At this point, you might be thinking, “So the answer to my lonely singleness is to bribe people with food?”

Not quite.

One answer to lonely singleness is implementing a biblical practice that all believers are called to.

Hospitality

In 1 Peter 4:9, we are urged to “show hospitality to one another without grumbling.” Under the Levitical law, Israel was required to show hospitality to foreigners, remembering that they were once foreigners in Egypt (Leviticus 19:33–34). Paul listed hospitality among the required traits of elders (Titus 1:8) and of widows seeking help from the church (1 Timothy 5:10).

When I opened my home to others, I can’t say that my motives were entirely pure (I was lonely and looking for companionship), but I can say that God began changing my heart through it. Here are some things I learned:

  1. Married people are lonely too. When I invited a coworker and his wife over for dinner and games, they told me that they had been praying for friends because they were lonely. As a single woman, I was confused. Their marriage was (and still is) godly and strong, yet they were lonely? Yes, because marriage isn’t an end unto itself. It’s a beautiful picture of Christ and his bride, the church, and a foretaste of eternity—rightly called the consummation event of history. But married people need the community of believers—a community of other married people and of single people whom they can edify and be edified by, encourage and be encouraged by, and enjoy life with.

  2. Hospitality is more needed than ever in an increasingly digital age. With social media usage replacing and counterfeiting real relationships, the loneliness epidemic has reached such critical markers that it is now considered a public health crisis.1 It results in real detriments to health, both physical and mental, with suicides on the rise. It is the duty of believers to step into these lonely places and build communities.

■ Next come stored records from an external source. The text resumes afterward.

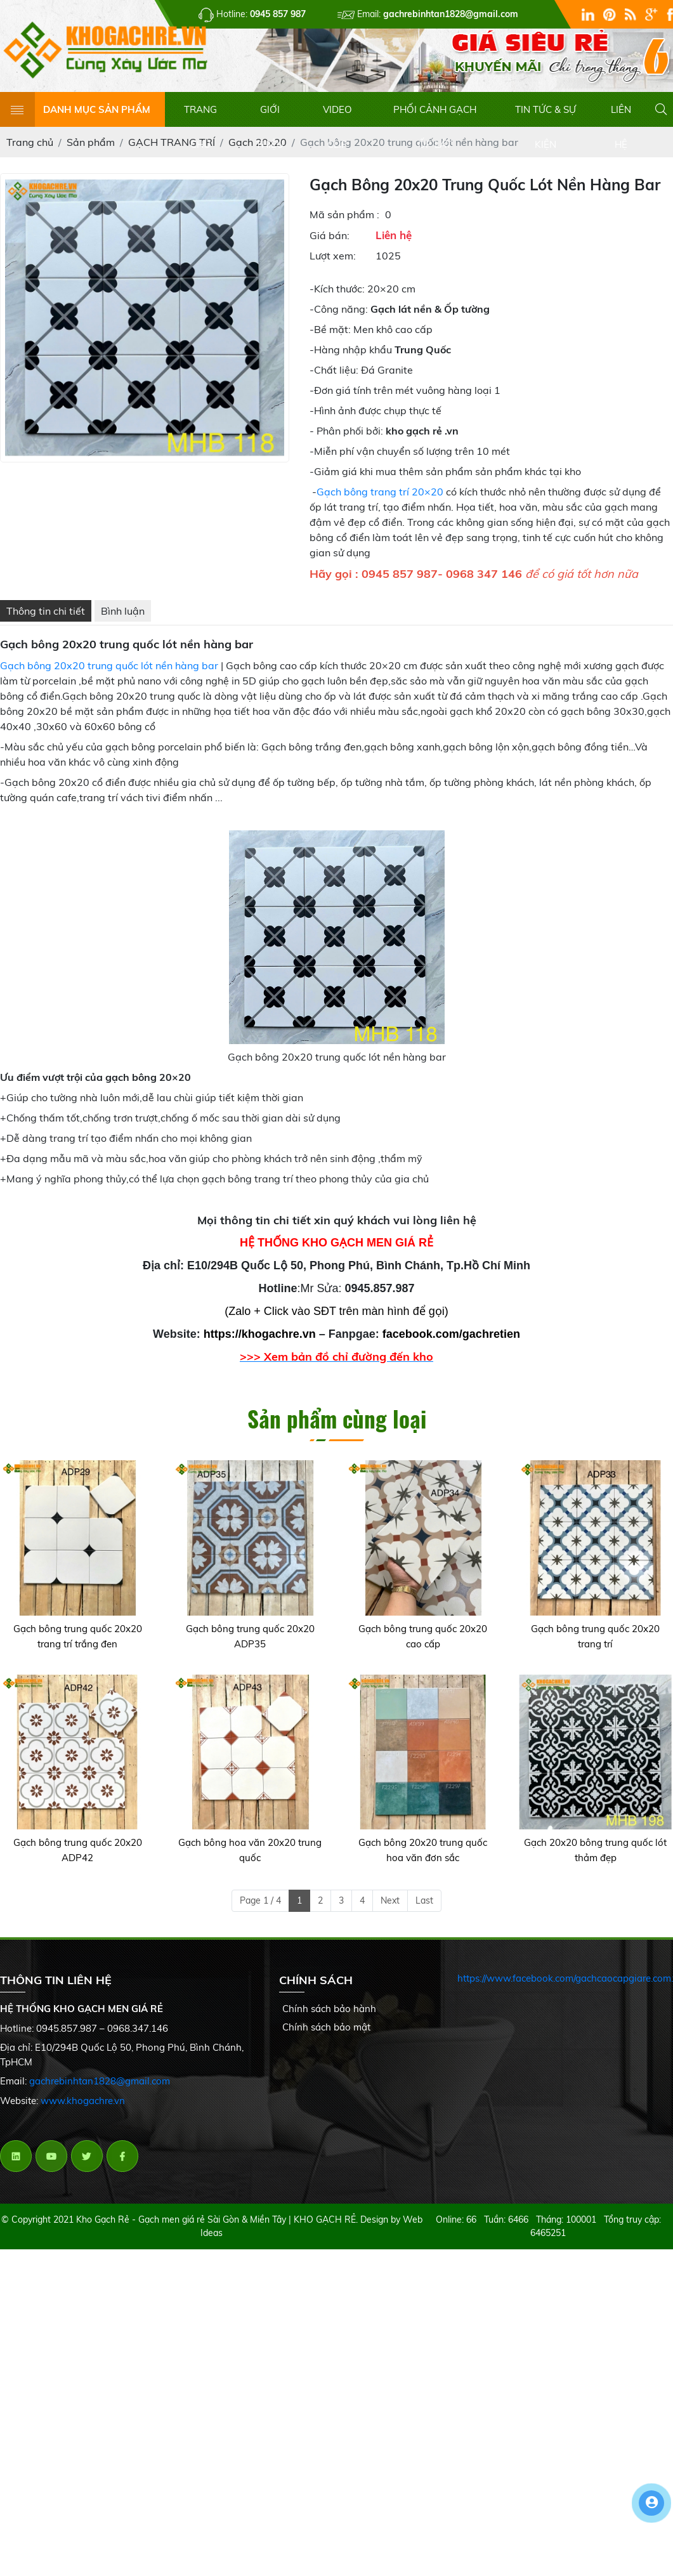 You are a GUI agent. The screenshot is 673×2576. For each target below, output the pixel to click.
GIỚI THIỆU (270, 124)
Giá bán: (330, 245)
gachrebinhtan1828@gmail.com (99, 2091)
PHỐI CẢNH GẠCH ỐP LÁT (434, 124)
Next (390, 1910)
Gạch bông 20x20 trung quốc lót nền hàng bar (109, 675)
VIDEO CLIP (337, 124)
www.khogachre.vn (83, 2110)
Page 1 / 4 (260, 1910)
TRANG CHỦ (200, 124)
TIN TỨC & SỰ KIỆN (545, 124)
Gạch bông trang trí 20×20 (380, 501)
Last (424, 1910)
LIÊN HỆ (621, 124)
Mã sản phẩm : (344, 224)
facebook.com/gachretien (451, 1343)
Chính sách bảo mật (326, 2036)
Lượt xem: (333, 265)
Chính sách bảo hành (329, 2019) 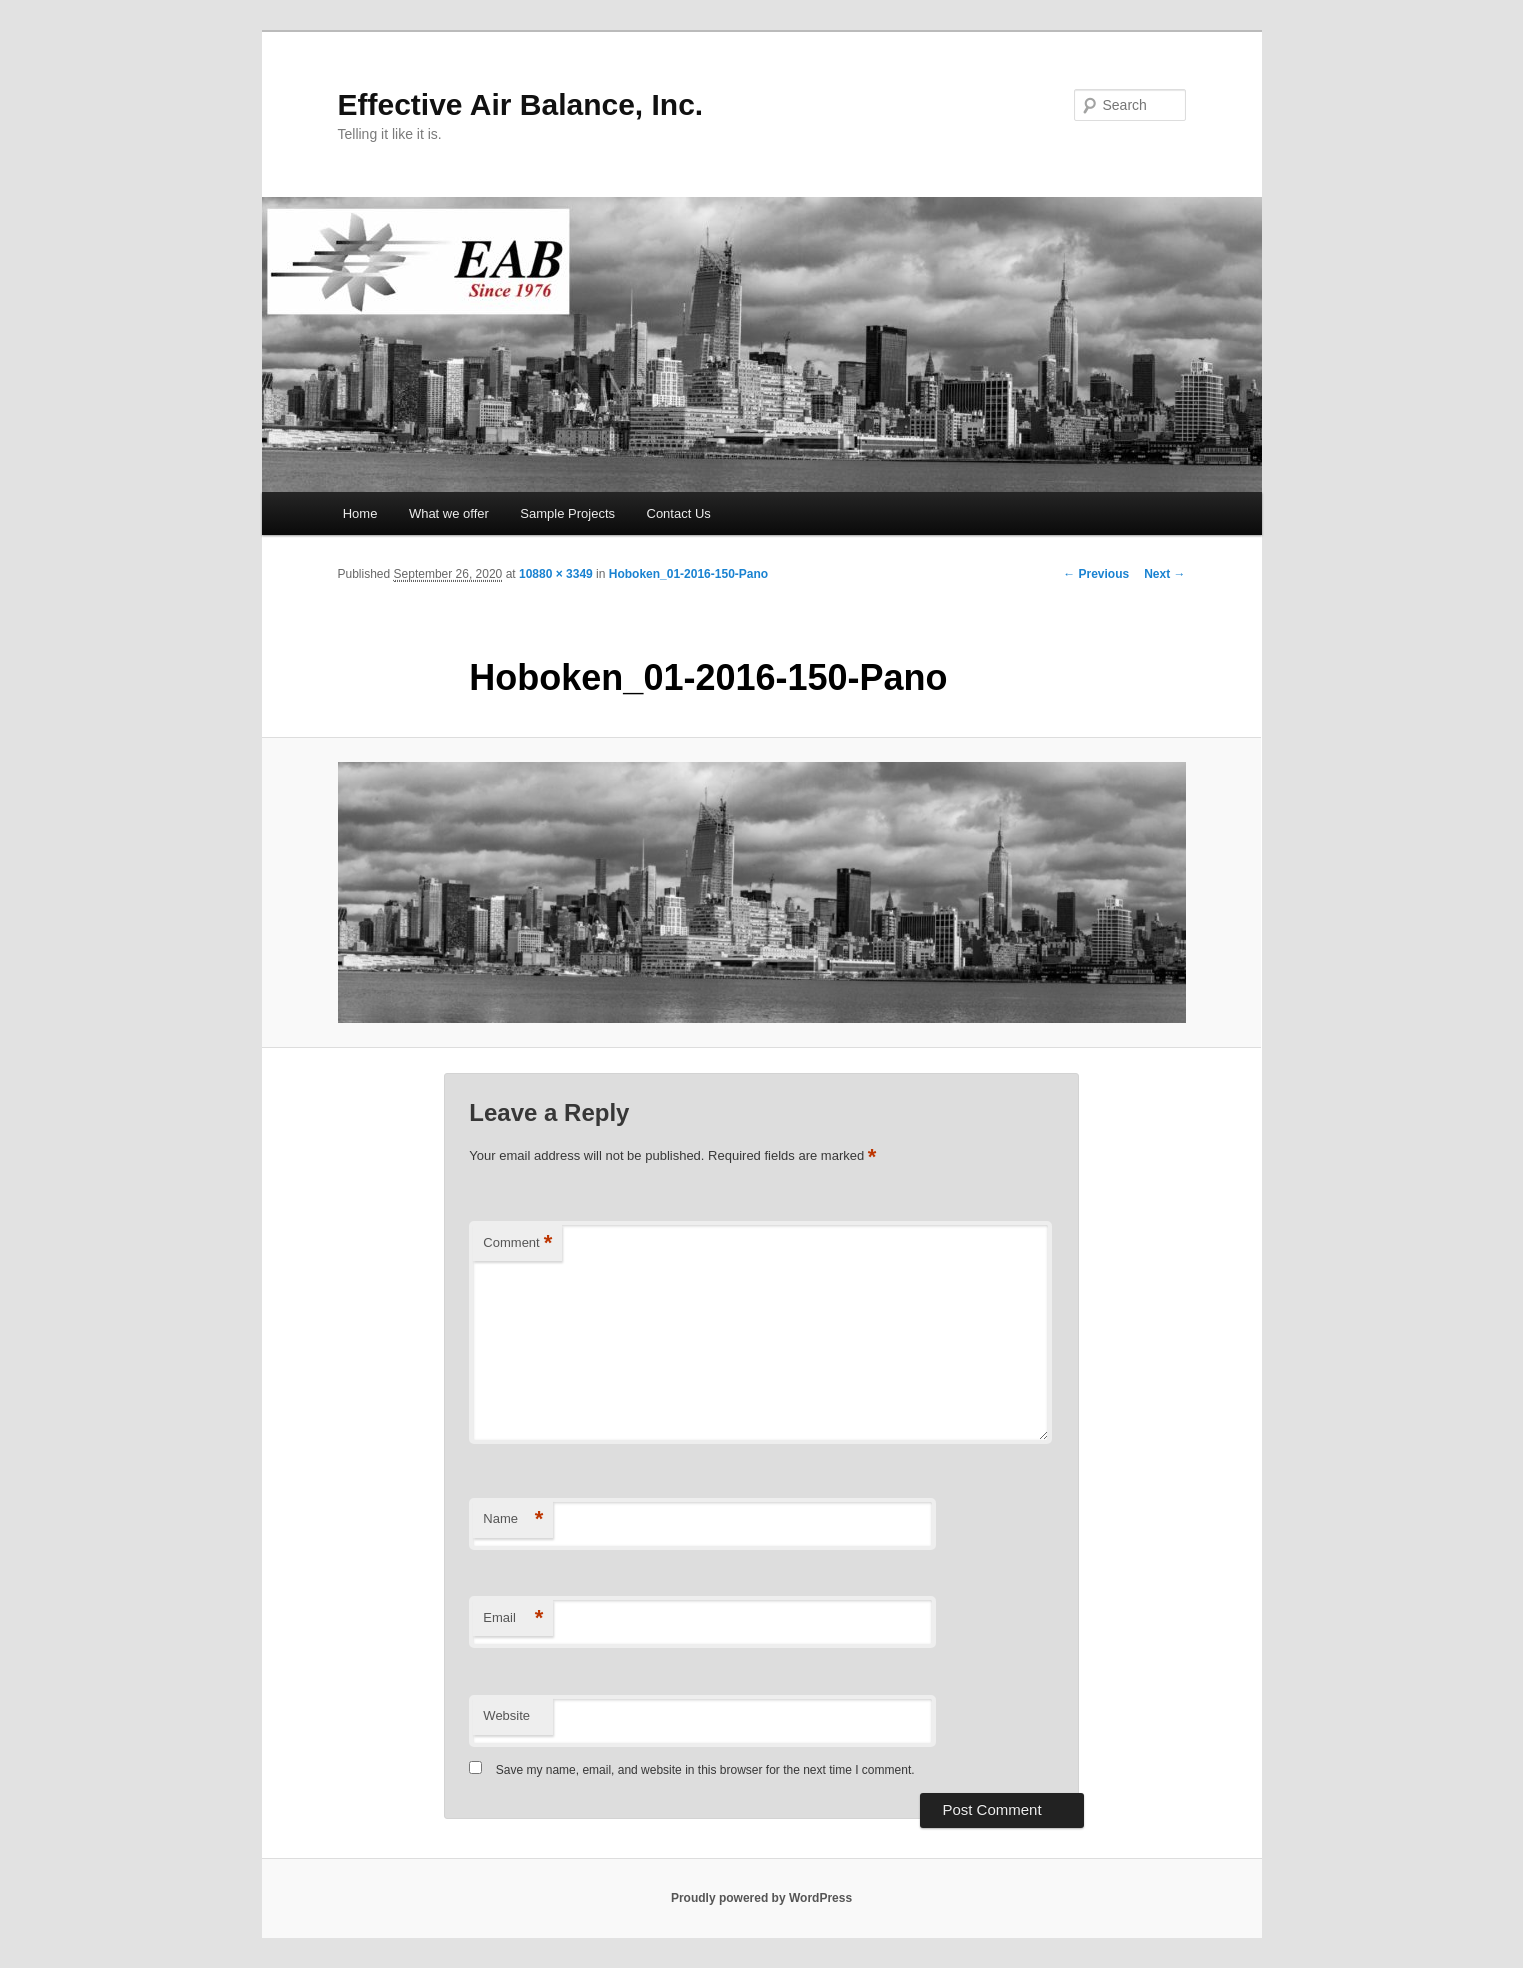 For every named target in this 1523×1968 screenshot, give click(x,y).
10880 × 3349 (556, 574)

    Hospitality is more needed than ever in an increasingly digital age.

    As I’ve progressed into my 30s and moved to a new state, I’ve been able to reach different demographics through church, work, and the academic field I’m a part of by simply inviting a new acquaintance out for coffee, hosting an afternoon tea for a new coworker, serving coffee at church, and taking a friend’s foster daughter out for the afternoon. There is no limit to how we can give up our time and resources to the benefit of the body of Christ, and every act is a way to share Christ’s love and grace with others.

  3. Hospitality is missional. Though he had no house, Jesus practiced hospitality throughout his earthly ministry. He provided the loaves and fishes to hungry multitudes, washed the disciples’ feet, and healed the sick and maimed. But he didn’t stop there. His hospitality extended to the heart as he preached the truth of the kingdom of God and called men and women to repentance. So too must we be missional in our hospitality, not forsaking our unbelieving family, friends, and neighbors. As Rosaria Butterfield says in the so-named title of her book, “The gospel comes with a house key.”2 Opening our homes to others is the most practical and effective way of opening doors to gospel conversations.

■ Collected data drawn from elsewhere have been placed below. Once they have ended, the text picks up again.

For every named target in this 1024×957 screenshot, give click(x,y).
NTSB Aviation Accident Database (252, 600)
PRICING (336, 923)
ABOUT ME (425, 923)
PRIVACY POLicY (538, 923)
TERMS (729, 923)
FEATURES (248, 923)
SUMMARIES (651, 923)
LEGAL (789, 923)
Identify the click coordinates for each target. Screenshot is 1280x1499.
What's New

I am still single today, but I’m no longer lonely. As I responded to God’s call to live faithfully unto him in my singleness and obey his will for all believers, he blessed me with a community of rich friendships—many of which started with a simple act of hospitality.

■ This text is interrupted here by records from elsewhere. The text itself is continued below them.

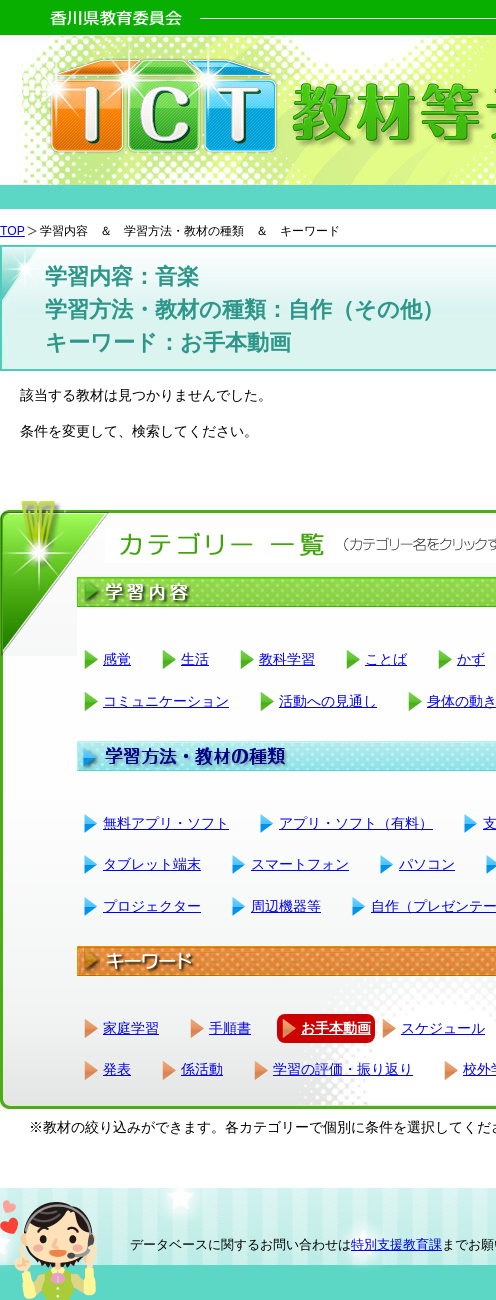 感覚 (117, 659)
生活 (195, 659)
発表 (117, 1069)
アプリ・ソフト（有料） (356, 823)
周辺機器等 (286, 906)
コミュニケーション (166, 701)
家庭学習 (131, 1028)
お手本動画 (336, 1028)
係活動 (202, 1069)
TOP (12, 231)
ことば (386, 659)
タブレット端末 (152, 864)
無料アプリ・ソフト (166, 823)
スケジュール (443, 1028)
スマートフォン (300, 864)
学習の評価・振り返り (343, 1069)
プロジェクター (152, 906)
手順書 (230, 1028)
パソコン (427, 864)
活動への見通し (328, 701)
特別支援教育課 (396, 1244)
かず (471, 659)
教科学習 (287, 659) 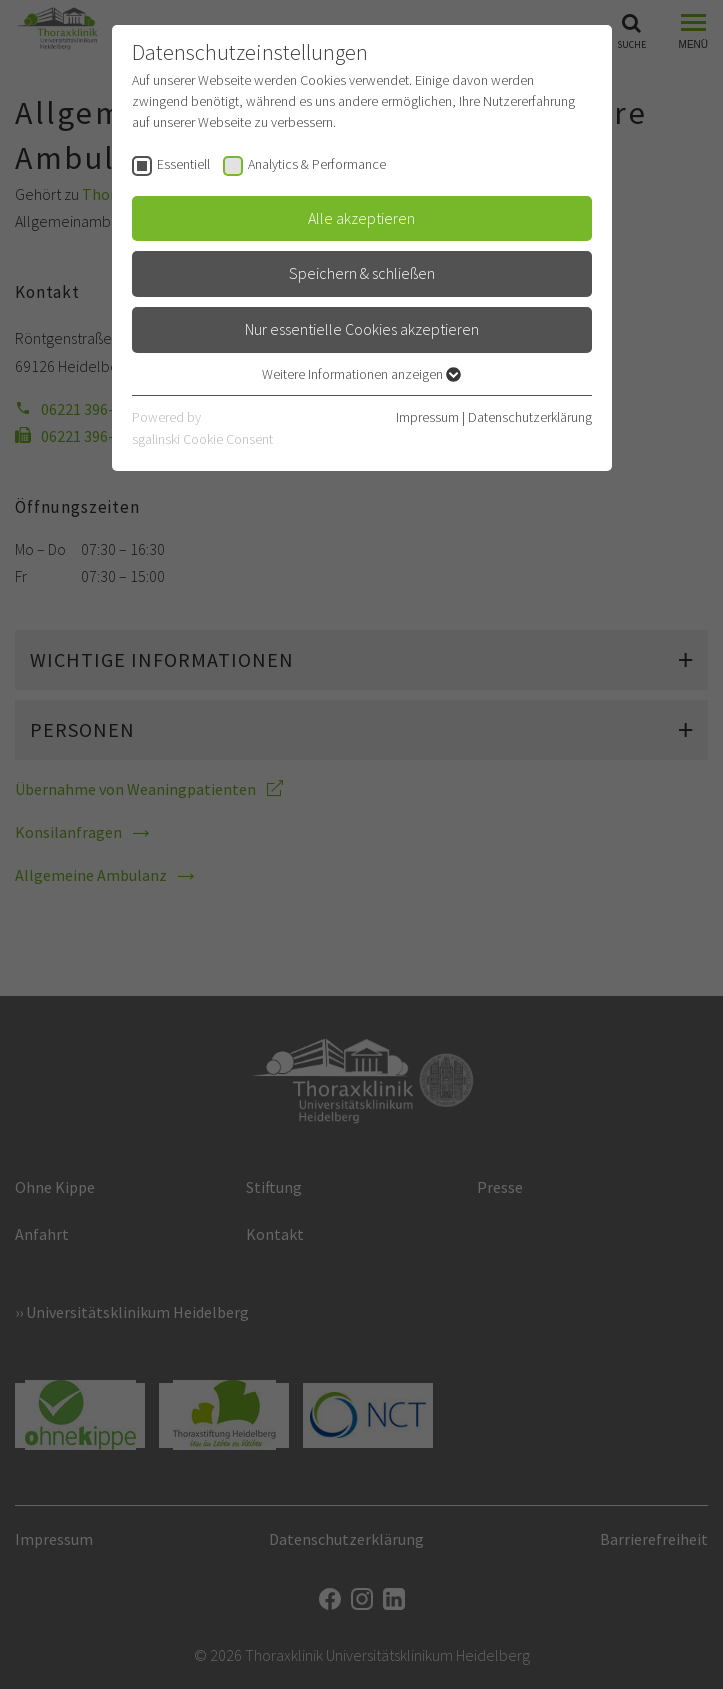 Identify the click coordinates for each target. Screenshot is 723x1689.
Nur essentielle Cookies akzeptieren (362, 329)
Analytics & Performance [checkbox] (317, 164)
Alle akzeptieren (361, 218)
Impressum (427, 417)
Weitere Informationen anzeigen (361, 374)
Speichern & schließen (362, 273)
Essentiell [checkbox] (183, 164)
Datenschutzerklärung (530, 417)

I no longer practice hospitality out of a yearning for companionship, though such yearning speaks to my creation as an image bearer of God who is himself relational. As one God in three persons, he himself is relational and created his image bearers to be relational from the beginning (Genesis 1:27). I do it to love others by living in community with the church and reaching unbelieving friends. It isn’t always easy, but all things done for Christ have eternal value. He can use all things to his glory and work out all things for good for those who love him.

Footnotes

  1. Office of the U.S. Surgeon General, “Our Epidemic of Loneliness and Isolation,” 2023, https://www.hhs.gov/sites/default/files/surgeon-general-social-connection-advisory.pdf.
  2. Rosaria Butterfield, The Gospel Comes with a House Key (Wheaton, IL: Crossway, 2018).